Vuelvo a pensar en ese último encuentro y me pregunto por qué fue tan difícil llegar al lugar de destino, por qué nos perdimos y nos costó reconocer las sendas que nos llevarían a un brindis. Es una pérdida que se ensancha con el tiempo, que me hace pensar en la trama borgiana: allí estábamos repasando una escena ya escrita. Curiosamente, años después, Sergio estuvo invitado a la Feria del Libro de Las Palmas y me escribió para encontrarnos en Canarias, que es donde ahora vivo, pero a la vez, en esas mismas fechas, yo recibía una invitación de la Universidad de Nueva York.

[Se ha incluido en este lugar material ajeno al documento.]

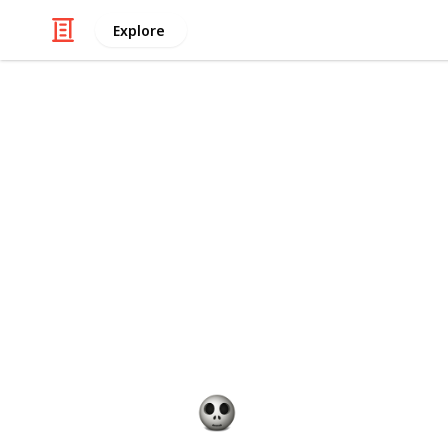
Explore
/
Shopping
Gifts
Best 60th bi
You're getting close to 60 and you wa
While it can be hard to pick a good 
life, especially when he might not w
plenty of different gift ideas that w
that getting him a watch would be a
things into consideration – like his 
Gift Guide
19th December 2022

Es decir, él viniendo a mi encuentro y yo yendo al suyo. Ese hipotético enlace, pienso, no se dio porque fue el anterior el que estaba consignado, con todo y sus extravíos previos. Es como si el destino dudara en poner su huella de fatalidad en una esquina u otra, pero al decidirse la guillotina es exacta. Sergio tuvo la hidalguía, el gesto fraterno, de no hablar de su desaparición, de no inmutar a sus amigos con desgracias ajenas: salvaba la amistad de requiebros, preservando así la luminosidad, que es lo que nos nutre y enriquece, porque lo demás, el sin sentido, qué nos aporta: pues absolutamente nada. En esa línea de firmeza y claridad, también es bueno recordar de qué manera valoraba el oficio que lo sostuvo hasta el último soplo: “La escritura es una atribución de significados, puede tener distintos grados de transparencia”. Y para rematar y emparejarla con la vida: “También la escritura es una escena”.